There was nothing for it but to go down-stairs, and he did so in a very discontented frame of mind.

"It seems to me that something is going contrary," said Duncan to himself. "It is clear that it won't do to keep these bonds here any longer. I must take them to New York to-morrow--and raise money on them."

On second thought, to-morrow he decided only to take the five-thousand-dollar bond, and five of the one thousand, fearing that too large a sale at one time might excite suspicion.

Carefully selecting the bonds referred to, he put them away in a capacious pocket, and, locking the trunk, went down-stairs again.

"There is still time to take the eleven-o'clock train," he said, consulting his watch. "I must do it."

Seeking his wife, he informed her that he would take the next train for New York.

"Isn't this rather sudden?" she asked, in surprise.

"A little, perhaps, but I have a small matter of business to attend to. Besides, I think the trip will do me good. I am not feeling quite as well as usual."

"I believe I will go, too," said Mrs. Duncan unexpectedly. "I want to make some purchases at Stewart's."

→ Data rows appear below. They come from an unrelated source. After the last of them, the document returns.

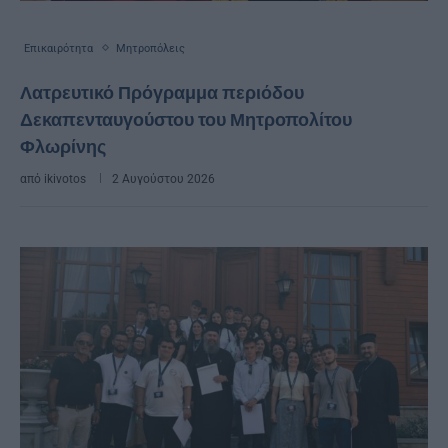
Επικαιρότητα
Μητροπόλεις
Λατρευτικό Πρόγραμμα περιόδου
Δεκαπενταυγούστου του Μητροπολίτου
Φλωρίνης
από
ikivotos
2 Αυγούστου 2026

This suggestion was very far from agreeable to her husband.

"Really--I am"--he said, "I must disappoint you. My time will be wholly taken up by matters of business, and I can't go with you."

"You don't need to. I can take care of myself, and we can meet at the depot at four o'clock."

"Besides, I can't supply you with any money for shopping."

"I have enough. I might have liked a little more, but I can make it do."

"Perhaps it will look better if we go in company," thought Prince Duncan. "She needn't be in my way, for we can part at the station."

"Very well, Jane," he said quietly. "If you won't expect me to dance attendance upon you, I withdraw my objections."

The eleven-o'clock train for New York had among its passengers Mr. and Mrs. Duncan.

There was another passenger whom neither of them noticed--a small, insignificant-looking man--who occasionally directed a quick glance at the portly bank president.